Le 7 mars avait lieu à Paris le forum « Les nouveaux enjeux de l’IVG en 2011 », coordonné par le professeur Israël Nisand, gynécologue-obstétricien au CHU de Strasbourg. A l’issue de cette journée, le constat est rude : trente-cinq ans après le vote de la loi Veil, l’interruption volontaire de grossesse (IVG) reste aussi fréquente que dans les années 70. Pire encore, déplore le professeur Nisand, « selon les derniers chiffres, les IVG sont en hausse chez les femmes de moins de 25 ans, environ 15 000 sont pratiquées tous les ans sur des mineures ». Le célèbre gynécologue obstétricien est en colère : « Terminer sa première histoire d’amour par une IVG, c’est un chemin initiatique désolant et potentiellement traumatisant.

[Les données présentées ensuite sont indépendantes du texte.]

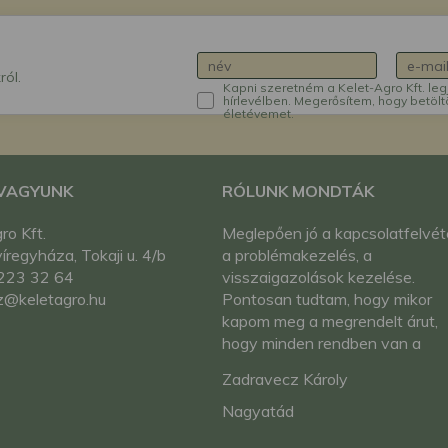
ról.
Kapni szeretném a Kelet-Agro Kft. leg
hírlevélben. Megerősítem, hogy betölt
életévemet.
 VAGYUNK
RÓLUNK MONDTÁK
ro Kft.
Meglepően jó a kapcsolatfelvéte
regyháza, Tokaji u. 4/b
a problémakezelés, a
223 32 64
visszaigazolások kezelése.
z@keletagro.hu
Pontosan tudtam, hogy mikor
kapom meg a megrendelt árut,
hogy minden rendben van a
rendelésemmel. Gratulálok!
Zadravecz Károly
Nagyatád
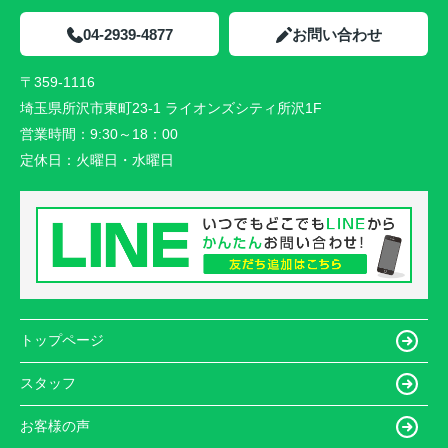
04-2939-4877
お問い合わせ
〒359-1116
埼玉県所沢市東町23-1 ライオンズシティ所沢1F
営業時間：
9:30～18：00
定休日：
火曜日・水曜日
トップページ
スタッフ
お客様の声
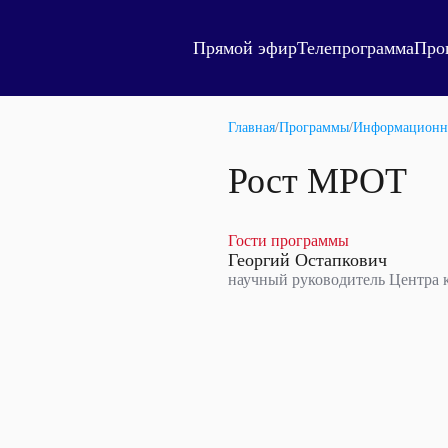
Прямой эфир
Телепрограмма
Про
Главная
/
Программы
/
Информационн
Рост МРОТ
Гости программы
Георгий Остапкович
научный руководитель Центр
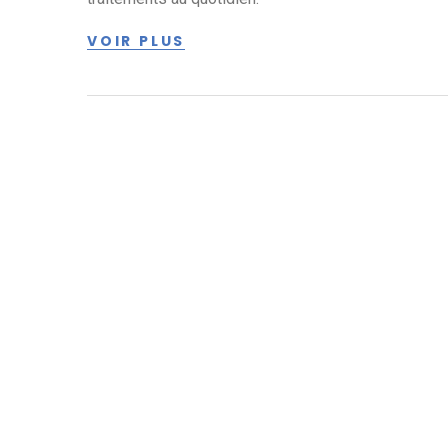
VOIR PLUS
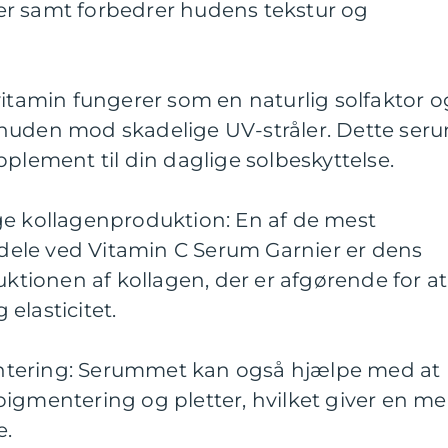
tter samt forbedrer hudens tekstur og
vitamin fungerer som en naturlig solfaktor o
huden mod skadelige UV-stråler. Dette ser
pplement til din daglige solbeskyttelse.
ge kollagenproduktion: En af de mest
ele ved Vitamin C Serum Garnier er dens
uktionen af kollagen, der er afgørende for at
elasticitet.
tering: Serummet kan også hjælpe med at
igmentering og pletter, hvilket giver en me
e.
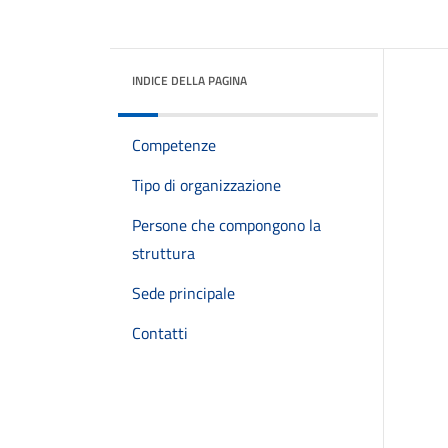
INDICE DELLA PAGINA
Competenze
Tipo di organizzazione
Persone che compongono la
struttura
Sede principale
Contatti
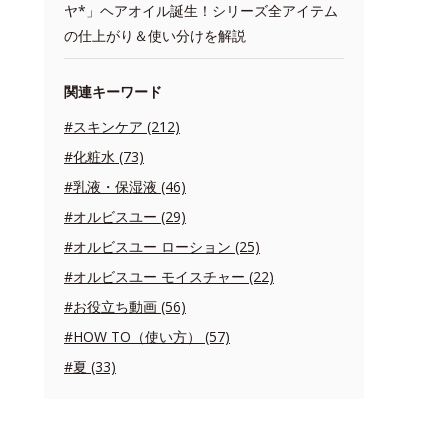
ヤ*」ヘアオイル誕生！シリーズ全アイテム
の仕上がり＆使い分けを解説
関連キーワード
#スキンケア (212)
#化粧水 (73)
#乳液・保湿液 (46)
#オルビスユー (29)
#オルビスユー ローション (25)
#オルビスユー モイスチャー (22)
#お役立ち動画 (56)
#HOW TO（使い方） (57)
#夏 (33)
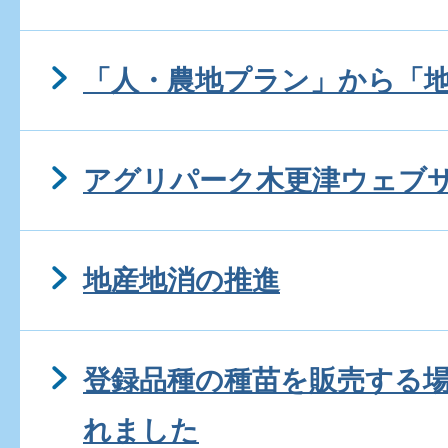
「人・農地プラン」から「
アグリパーク木更津ウェブ
地産地消の推進
登録品種の種苗を販売する
れました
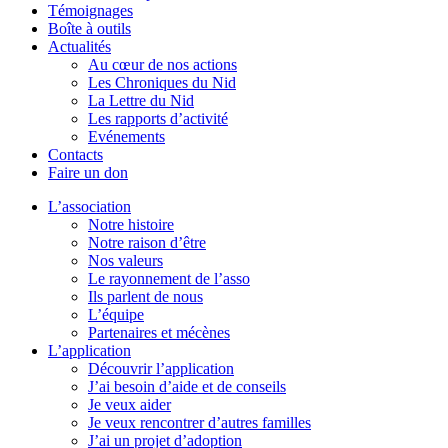
Témoignages
Boîte à outils
Actualités
Au cœur de nos actions
Les Chroniques du Nid
La Lettre du Nid
Les rapports d’activité
Evénements
Contacts
Faire un don
L’association
Notre histoire
Notre raison d’être
Nos valeurs
Le rayonnement de l’asso
Ils parlent de nous
L’équipe
Partenaires et mécènes
L’application
Découvrir l’application
J’ai besoin d’aide et de conseils
Je veux aider
Je veux rencontrer d’autres familles
J’ai un projet d’adoption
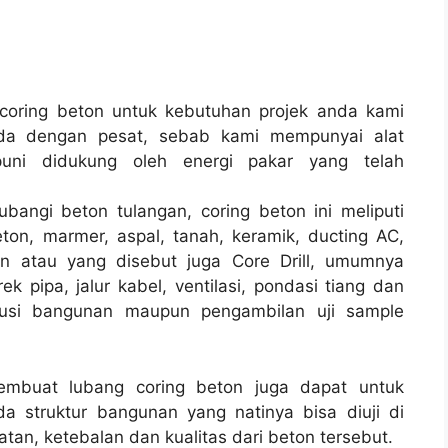
oring beton untuk kebutuhan projek anda kami
ada dengan pesat, sebab kami mempunyai alat
ni didukung oleh energi pakar yang telah
bangi beton tulangan, coring beton ini meliputi
ton, marmer, aspal, tanah, keramik, ducting AC,
on atau yang disebut juga Core Drill, umumnya
k pipa, jalur kabel, ventilasi, pondasi tiang dan
rusi bangunan maupun pengambilan uji sample
membuat lubang coring beton juga dapat untuk
a struktur bangunan yang natinya bisa diuji di
tan, ketebalan dan kualitas dari beton tersebut.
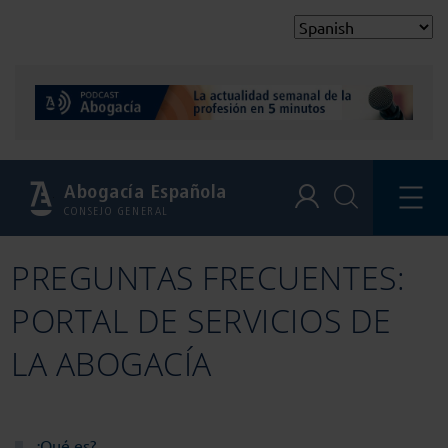
Abogacía Española
CONSEJO GENERAL
PREGUNTAS FRECUENTES:
PORTAL DE SERVICIOS DE
LA ABOGACÍA
¿Qué es?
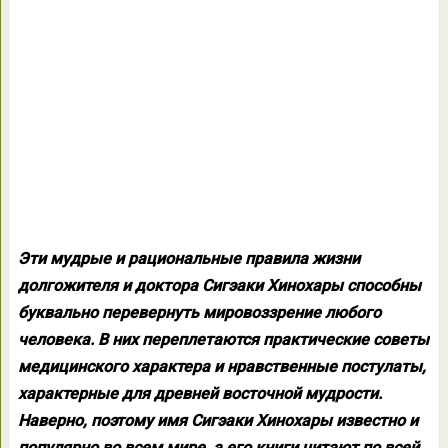
Эти мудрые и рациональные правила жизни
долгожителя и доктора Сигэаки Хинохары способны
буквально перевернуть мировоззрение любого
человека. В них переплетаются практические советы
медицинского характера и нравственные постулаты,
характерные для древней восточной мудрости.
Наверно, поэтому имя Сигэаки Хинохары известно и
популярно во всем мире, а его книги читают по всей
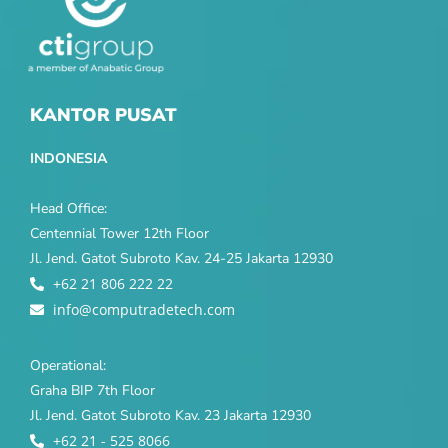
KANTOR PUSAT
INDONESIA
Head Office:
Centennial Tower 12th Floor
Jl. Jend. Gatot Subroto Kav. 24-25 Jakarta 12930
+62 21 806 222 22
info@computradetech.com
Operational:
Graha BIP 7th Floor
Jl. Jend. Gatot Subroto Kav. 23 Jakarta 12930
+62 21 - 525 8066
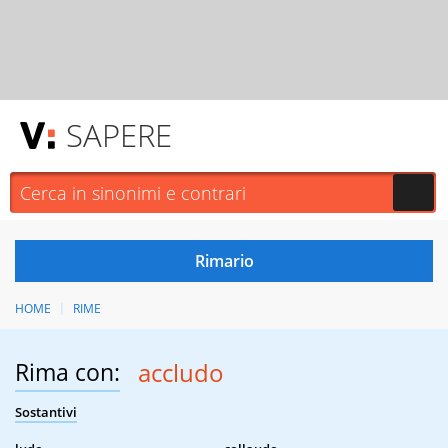
SAPERE
HOME
RIME
Rima con:
accludo
Sostantivi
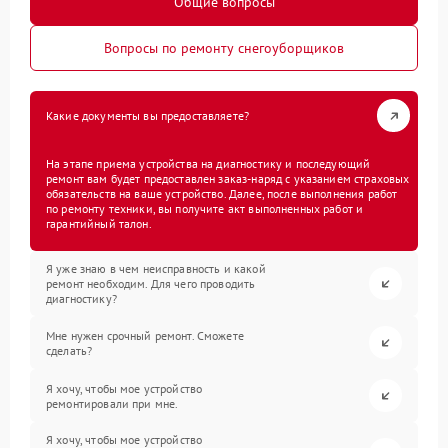
Общие вопросы
Вопросы по ремонту снегоуборщиков
Какие документы вы предоставляете?
На этапе приема устройства на диагностику и последующий
ремонт вам будет предоставлен заказ-наряд с указанием страховых
обязательств на ваше устройство. Далее, после выполнения работ
по ремонту техники, вы получите акт выполненных работ и
гарантийный талон.
Я уже знаю в чем неисправность и какой
ремонт необходим. Для чего проводить
диагностику?
Мне нужен срочный ремонт. Сможете
сделать?
Я хочу, чтобы мое устройство
ремонтировали при мне.
Я хочу, чтобы мое устройство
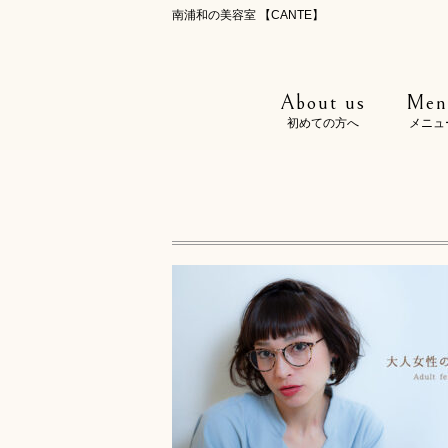
南浦和の美容室 【CANTE】
About us
Men
初めての方へ
メニュ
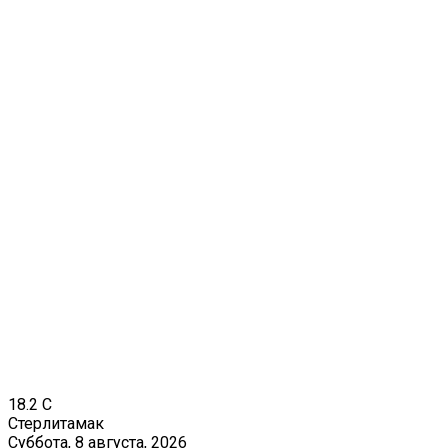
18.2
C
Стерлитамак
Суббота, 8 августа, 2026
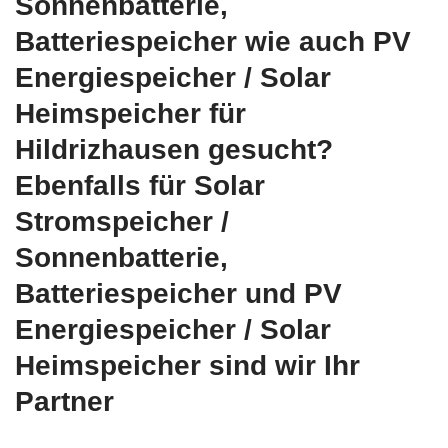
Sonnenbatterie,
Batteriespeicher wie auch PV
Energiespeicher / Solar
Heimspeicher für
Hildrizhausen gesucht?
Ebenfalls für Solar
Stromspeicher /
Sonnenbatterie,
Batteriespeicher und PV
Energiespeicher / Solar
Heimspeicher sind wir Ihr
Partner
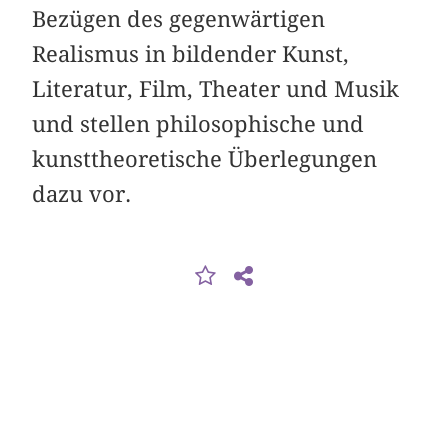
Bezügen des gegenwärtigen
Realismus in bildender Kunst,
Literatur, Film, Theater und Musik
und stellen philoso­phische und
kunsttheoretische Überlegungen
dazu vor.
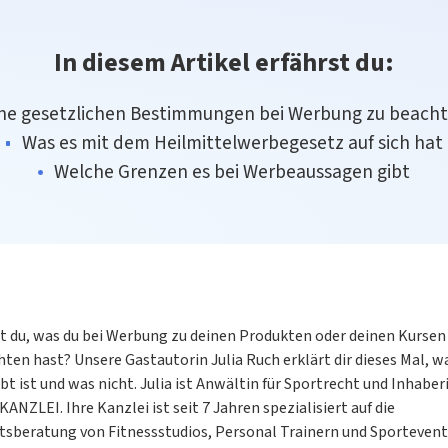
In diesem Artikel erfährst du:
he gesetzlichen Bestimmungen bei Werbung zu beacht
Was es mit dem Heilmittelwerbegesetz auf sich hat
Welche Grenzen es bei Werbeaussagen gibt
t du, was du bei Werbung zu deinen Produkten oder deinen Kursen
ten hast? Unsere Gastautorin Julia Ruch erklärt dir dieses Mal, w
bt ist und was nicht. Julia ist Anwältin für Sportrecht und Inhaber
KANZLEI. Ihre Kanzlei ist seit 7 Jahren spezialisiert auf die
tsberatung von Fitnessstudios, Personal Trainern und Sportevent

La moitié des IVG de mineures pourraient être évitées. En France, cet acte est anonyme et gratuit, tandis que l’accès à la pilule contraceptive ne l’est pas. Nous préférons faire des IVG confidentielles plutôt que proposer une contraception confidentielle, c’est une honte ! Nous n’avons pas fait ce qu’il fallait. » Ce défenseur du droit des femmes à exercer leur choix accuse l’absence d’éducation sexuelle à l’école, pourtant devenue une obligation légale depuis la loi du 4 juillet 2001. « On a fait comme si la sexualité des ados n’existait pas », regrette-t-il, en mettant en cause les lobbies religieux ou de parents d’élèves. Le service Info-ado (http://info-ado.u-strasbg.fr) qu’il a mis sur pied à Strasbourg permet aux jeunes filles de moins de 18 ans de se faire prescrire la pilule gratuitement via une feuille de Sécurité sociale anonyme. Résultat : les IVG sur les mineures seraient deux fois moins nombreuses qu’à l’échelle nationale. C’est sans doute la raison pour laquelle le professeur Nisand lance un appel aux politiques pour généraliser à tout le territoire son service Info-ado strasbourgeois. Il est soutenu dans cette action par la députée UMP Bérengère Poletti, qui devrait faire une proposition de loi sur le renforcement du dispositif d’information sur la contraception permettant de réduire le nombre de recours à l’IVG. Tous deux demandent une contraception gratuite et anonyme pour les mineures.

Sources
- http://info-ado.u-strasbg.fr/plus.asp.
- « Trente-cinq ans après la loi Veil, l’IVG n’a pas baissé », Pascale Santi, Le Monde, 6-7 mars 2011.
- « Les IVG en hausse chez les femmes de moins de 25 ans », Agnès Leclerc, Le Figaro, 7 mars 2011.